2

I have two files and I need to sort and merge the rows based on the time column:

File A:

"2014-02-26 16:03:04"   "Login Success|isNoSession=false"   id=csr,ou=user,dc=openam,dc=forgerock,dc=org    7efb2f0e035a0e3d01  10.17.174.30    INFO    dc=openam,dc=forgerock,dc=org   "cn=dsameuser,ou=DSAME Users,dc=openam,dc=forgerock,dc=org" AUTHENTICATION-100  DataStore   "Not Available" 10.17.174.30

File B:

"2014-02-26 16:02:27"   "Login Failed"  dennis  "Not Available" 10.17.174.30    INFO    dc=openam,dc=forgerock,dc=org   "cn=dsameuser,ou=DSAME Users,dc=openam,dc=forgerock,dc=org" AUTHENTICATION-200  DataStore   "Not Available" 10.17.174.30    
"2014-02-26 16:02:37"   "Login Failed"  purva   "Not Available" 10.17.174.30    INFO    dc=openam,dc=forgerock,dc=org   "cn=dsameuser,ou=DSAME Users,dc=openam,dc=forgerock,dc=org" AUTHENTICATION-200  DataStore   "Not Available" 10.17.174.30

I need to merge the files (pretty standard) but I have to insert the rows into final file based on time found in column 1. I have several other items to modify for each line but I'm pretty sure I can figure that out. The sorting based on time column has me stumped.
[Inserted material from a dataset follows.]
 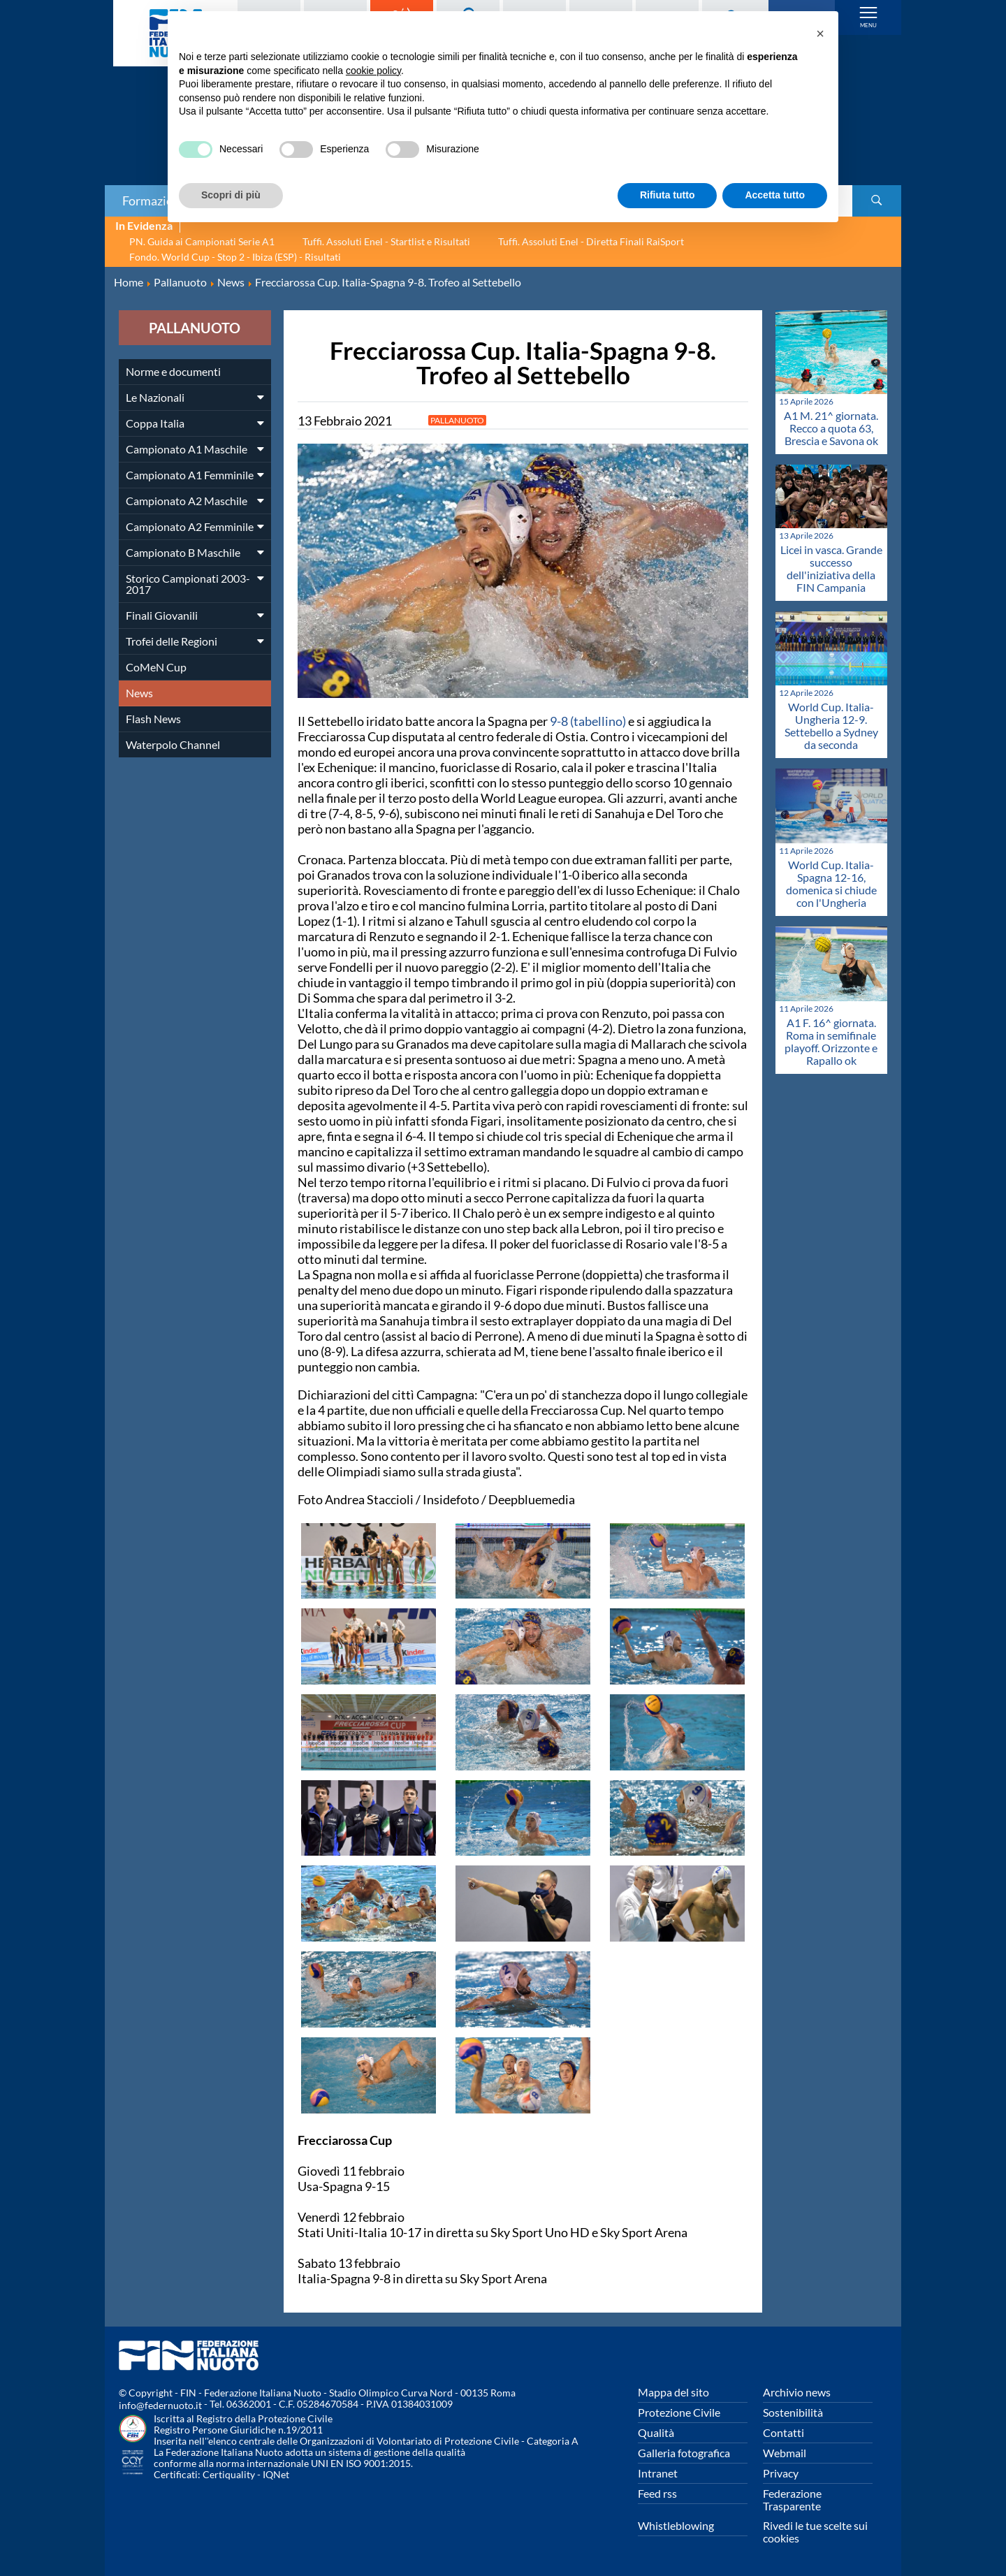 I want to click on Privacy, so click(x=781, y=2473).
So in this case I would have a file with the line from File A at the end.

Other details.

Just to refresh myself on gawk I was working on parsing the first file. Here is what I have so far:

#!/bin/awk -f
BEGIN {
    FS="\t";
}
{
    # if we have more than 12 fields for the current row, proceed
    if ( NF > 12 )
    {
        # start looking for the user name
        n = split( $3, var1, ",");
        if (n > 4)
        {
            n2 = split (var1[1], var2, "=");
            if (n2 >= 2)
            {
                # Ignore any line where we do not have "id=xxxxx,..."
                if (var2[1] == "id")
                {
                    print $1, "N/A", "N/A", $12, $5, $5, var2[2]
                }
            }
        }
    }
}
END {
    print "Total Number of records=" NR
}

I probably need to move that into a function to make it easier since I'm going to be processing two files at the same time.

D-Klotz
  • 1,973
  • 1
  • 15
  • 37
  • 2
    If you just concatenated the two files and then sorted the concatenated file by the date/time field using the system `sort`, would that get you the result that you need? I note that the date/time format is such that it can be sorted alphabetically to have the dates and times in chronological order. – Simon Feb 26 '14 at 21:18
  • The sorting has to be based off of the actual time, not a character sort. There is a better way of saying that, I hope you get my meaning. – D-Klotz Feb 26 '14 at 21:20
  • 2
    @D-Klotz: our question is: how does a character sort _differ_ from an 'actual time' sort in this case? 'cause in that date/time format, they are one and the same IMO. – Wrikken Feb 26 '14 at 21:24
  • 1
    @D-Klotz: It seems to me that the way the date and time are formatted for this case, a character sort and a time-based sort would give exactly the same result. If there are any examples where they would give a different result, could you show those? – Simon Feb 26 '14 at 21:26
  • I think you are right – D-Klotz Feb 26 '14 at 21:30

2 Answers2

1

Based in the linux and bash tags, you can concatenate both files, sort them by first field and then apply your awk command to the result:

cat fileA fileB | sort -t$'\t' -s -k1,1 | awk -f script.awk
Birei
  • 35,723
  • 2
  • 77
  • 82
1

Little extra work but if you'd like to do it completely in awk (GNU awk), then you'll have to use mktime and strftime functions.

Here is a hint:

awk '{
    # Split the time field so that you have a pattern of YYYY MM DD HH MM SS
    split($0, t, /[-: ]/); 
    patt = t[1] FS t[2] FS t[3] FS t[4] FS t[5] FS t[6];  
    # Store your variable in array
    time[mktime(d)]++
}
END {
    # Sort the array so that you get sorted time
    x = asorti(time, s_time)
    # Iterate over your new sorted array and print it in desired format
    for(i=1; i<=x; i++) {
        print strftime("%Y-%m-%d %T",s_time[i])
    }
}' file

$ cat file
2014-02-26 16:03:04
2017-02-26 16:02:27
2012-02-26 16:02:37

$ awk '{
    split($0, t, /[-: ]/); 
    patt = t[1] FS t[2] FS t[3] FS t[4] FS t[5] FS t[6];   
    time[mktime(d)]++
}
END {
    x = asorti(time, s_time)
    for(i=1; i<=x; i++) {
        print strftime("%Y-%m-%d %T",s_time[i])
    }
}' file
2012-02-26 16:02:37
2014-02-26 16:03:04
2017-02-26 16:02:27
jaypal singh
  • 74,723
  • 23
  • 102
  • 147